Activity —
Please repeat only the lines below starting at the line that holds "Att hålla kontor och företagslokaler rena" and ending at the line that holds "tai. Pe langa", exactly, with both of those lines included and every picture omitted.

Saved entries
***

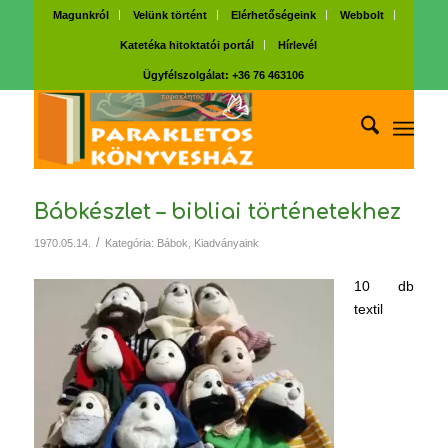
Magunkról
Velünk történt
Elérhetőségeink
Webbolt
Katetéka hitoktatói portál
Hírlevél
Ügyfélszolgálat: +36 76 463106
Bábkészlet – bibliai történetekhez
/
1970.05.14.
Kategória:
Bábok
,
Kiadványaink
10 db
textil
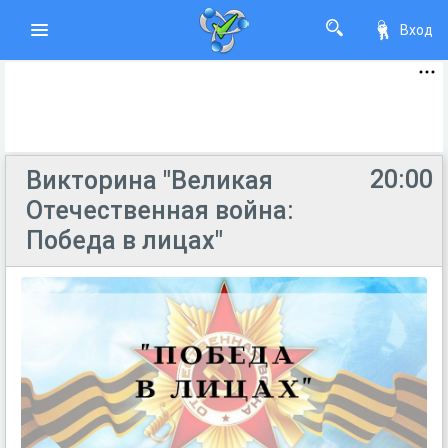
Вход
20:00
Викторина "Великая
Отечественная война:
Победа в лицах"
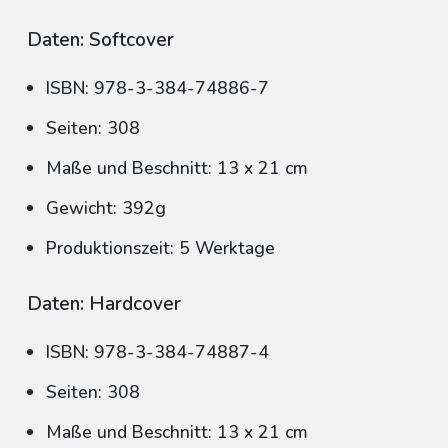
Daten: Softcover
ISBN: 978-3-384-74886-7
Seiten: 308
Maße und Beschnitt: 13 x 21 cm
Gewicht: 392g
Produktionszeit: 5 Werktage
Daten: Hardcover
ISBN: 978-3-384-74887-4
Seiten: 308
Maße und Beschnitt: 13 x 21 cm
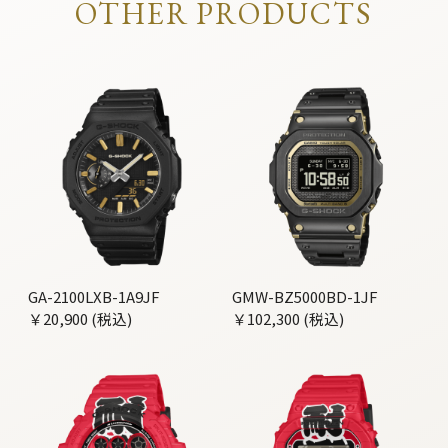
OTHER PRODUCTS
GA-2100LXB-1A9JF
GMW-BZ5000BD-1JF
￥20,900 (税込)
￥102,300 (税込)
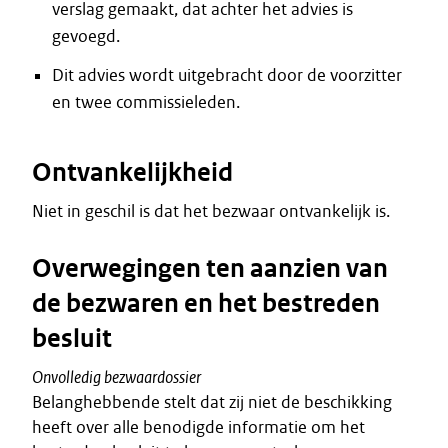
verslag gemaakt, dat achter het advies is
gevoegd.
Dit advies wordt uitgebracht door de voorzitter
en twee commissieleden.
Ontvankelijkheid
Niet in geschil is dat het bezwaar ontvankelijk is.
Overwegingen ten aanzien van
de bezwaren en het bestreden
besluit
Onvolledig bezwaardossier
Belanghebbende stelt dat zij niet de beschikking
heeft over alle benodigde informatie om het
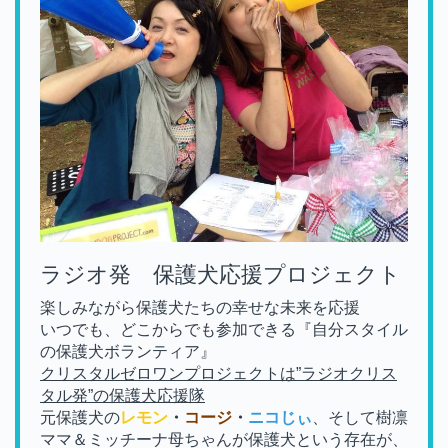
ラジオ発 保護犬応援プロジェクト
楽しみながら保護犬たちの幸せな未来を応援
いつでも、どこからでも参加できる『自分スタイル
の保護犬ボランティア』
クリスタルゼロワンプロジェクトは”ラジオクリス
タル発”の保護犬応援隊
元保護犬の
レモン
・
コージ
・
ニコじぃ
、そして樹凛
ママ＆ミッチーナ母ちゃんが保護犬という存在が、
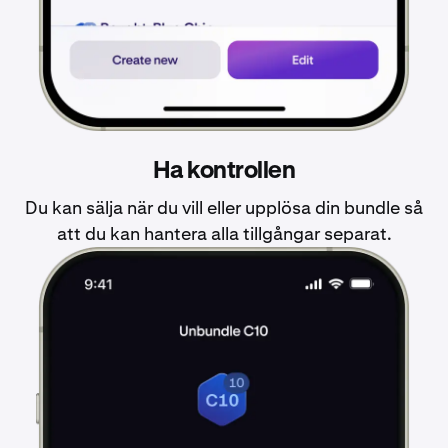
Ha kontrollen
Du kan sälja när du vill eller upplösa din bundle så
att du kan hantera alla tillgångar separat.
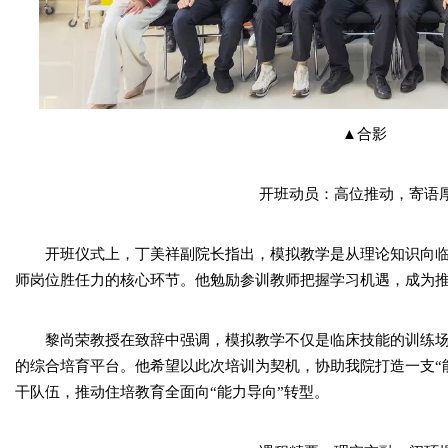
▲合影
开班动员：高位推动，寄语
开班仪式上，丁美祥副院长指出，模拟教学是从理论知识向
师岗位胜任力的核心环节。他勉励参训教师把握学习机遇，成为推
黎尚荣教授在致辞中强调，模拟教学不仅是临床技能的训练
的综合培育平台。他希望以此次培训为契机，协助我院打造一支“
干队伍，推动住培教育全面向“能力导向”转型。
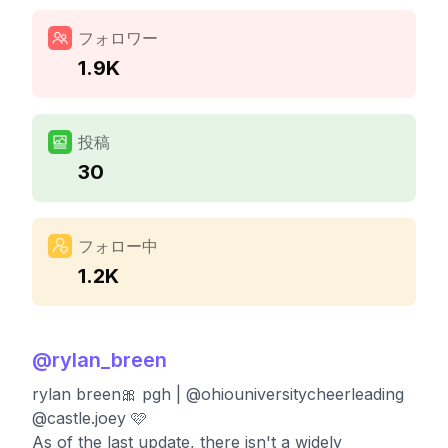
フォロワー
1.9K
投稿
30
フォロー中
1.2K
@
rylan_breen
rylan breen🎀 pgh | @ohiouniversitycheerleading
@castle.joey 🩷
As of the last update, there isn't a widely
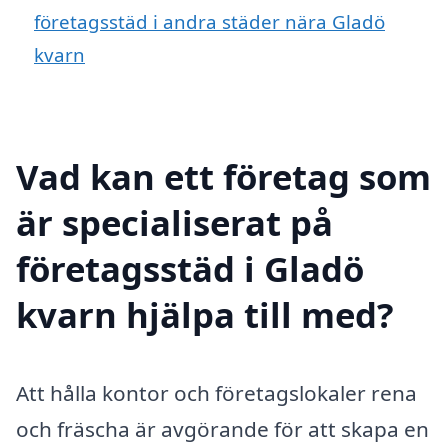
företagsstäd i andra städer nära Gladö
kvarn
Vad kan ett företag som
är specialiserat på
företagsstäd i Gladö
kvarn hjälpa till med?
Att hålla kontor och företagslokaler rena
och fräscha är avgörande för att skapa en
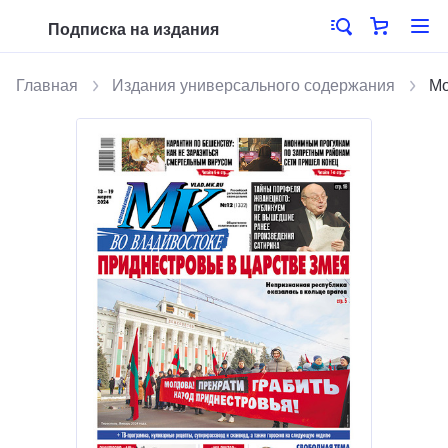
Подписка на издания
Главная
Издания универсального содержания
Мо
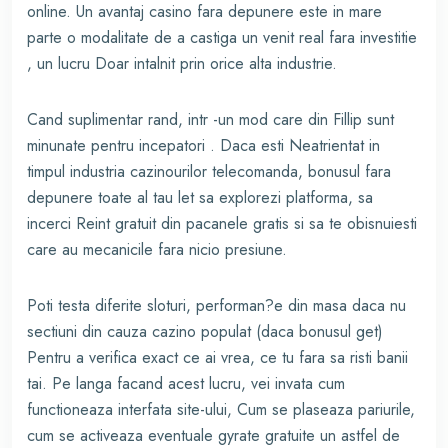
online. Un avantaj casino fara depunere este in mare
parte o modalitate de a castiga un venit real fara investitie
, un lucru Doar intalnit prin orice alta industrie.
Cand suplimentar rand, intr -un mod care din Fillip sunt
minunate pentru incepatori . Daca esti Neatrientat in
timpul industria cazinourilor telecomanda, bonusul fara
depunere toate al tau let sa explorezi platforma, sa
incerci Reint gratuit din pacanele gratis si sa te obisnuiesti
care au mecanicile fara nicio presiune.
Poti testa diferite sloturi, performan?e din masa daca nu
sectiuni din cauza cazino populat (daca bonusul get)
Pentru a verifica exact ce ai vrea, ce tu fara sa risti banii
tai. Pe langa facand acest lucru, vei invata cum
functioneaza interfata site-ului, Cum se plaseaza pariurile,
cum se activeaza eventuale gyrate gratuite un astfel de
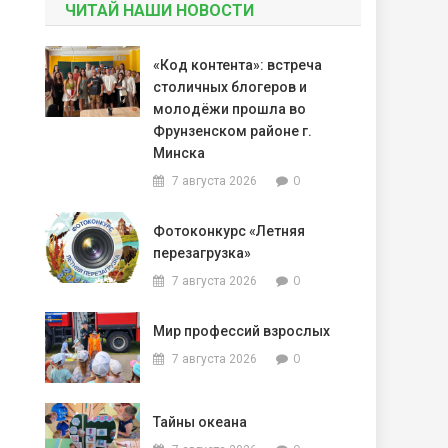
ЧИТАЙ НАШИ НОВОСТИ
«Код контента»: встреча
столичных блогеров и
молодёжи прошла во
Фрунзенском районе г.
Минска
0
7 августа 2026
Фотоконкурс «Летняя
перезагрузка»
0
7 августа 2026
Мир профессий взрослых
0
7 августа 2026
Тайны океана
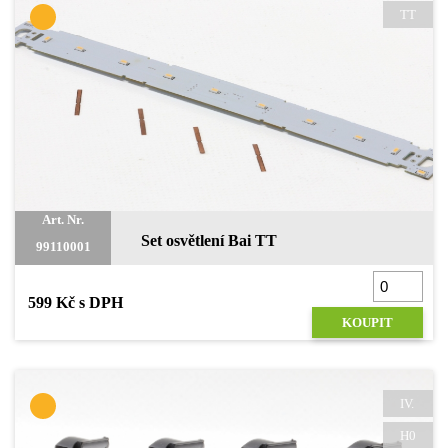
TT
Art. Nr.
Set osvětlení Bai TT
99110001
599 Kč s DPH
KOUPIT
IV.
H0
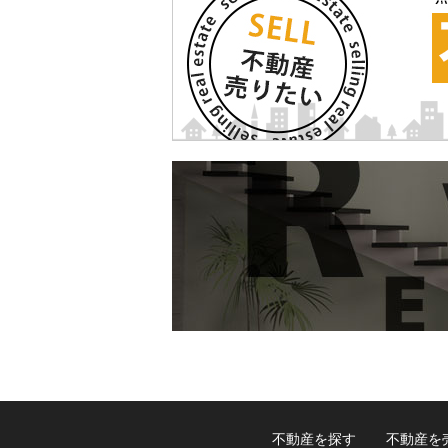
不動産を探す
不動産を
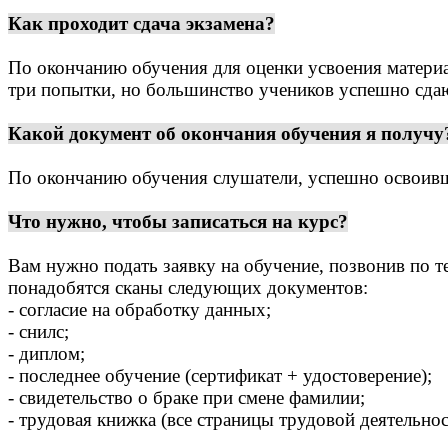
Как проходит сдача экзамена?
По окончанию обучения для оценки усвоения материа
три попытки, но большинство учеников успешно сдают
Какой документ об окончания обучения я получу
По окончанию обучения слушатели, успешно освоивш
Что нужно, чтобы записаться на курс?
Вам нужно подать заявку на обучение, позвонив по т
понадобятся сканы следующих документов:
- согласие на обработку данных;
- снилс;
- диплом;
- последнее обучение (сертификат + удостоверение);
- свидетельство о браке при смене фамилии;
- трудовая книжка (все страницы трудовой деятельно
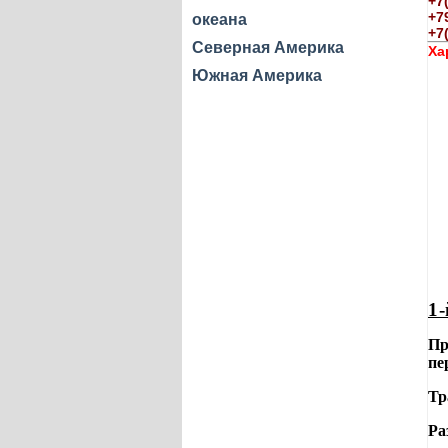
+7
+7
океана
+7
Северная Америка
Ха
Южная Америка
1-
Пр
пе
Тр
Ра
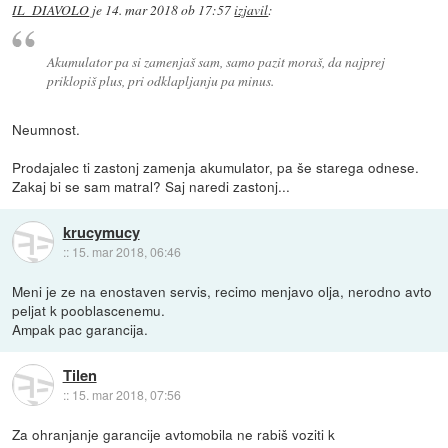
IL_DIAVOLO
je
14. mar 2018 ob 17:57
izjavil
:
Akumulator pa si zamenjaš sam, samo pazit moraš, da najprej
priklopiš plus, pri odklapljanju pa minus.
Neumnost.
Prodajalec ti zastonj zamenja akumulator, pa še starega odnese.
Zakaj bi se sam matral? Saj naredi zastonj...
krucymucy
::
15. mar 2018, 06:46
Meni je ze na enostaven servis, recimo menjavo olja, nerodno avto
peljat k pooblascenemu.
Ampak pac garancija.
Tilen
::
15. mar 2018, 07:56
Za ohranjanje garancije avtomobila ne rabiš voziti k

***

Response —
Att hålla kontor och företagslokaler rena
och fräscha är avgörande för att skapa en
Подписка на издания
Главная
Издания универсального содержания
Мо
online. Un avantaj casino fara depunere este in mare
parte o modalitate de a castiga un venit real fara investitie
, un lucru Doar intalnit prin orice alta industrie.
Cand suplimentar rand, intr -un mod care din Fillip sunt
minunate pentru incepatori . Daca esti Neatrientat in
timpul industria cazinourilor telecomanda, bonusul fara
depunere toate al tau let sa explorezi platforma, sa
incerci Reint gratuit din pacanele gratis si sa te obisnuiesti
care au mecanicile fara nicio presiune.
Poti testa diferite sloturi, performan?e din masa daca nu
sectiuni din cauza cazino populat (daca bonusul get)
Pentru a verifica exact ce ai vrea, ce tu fara sa risti banii
tai. Pe langa facand acest lucru, vei invata cum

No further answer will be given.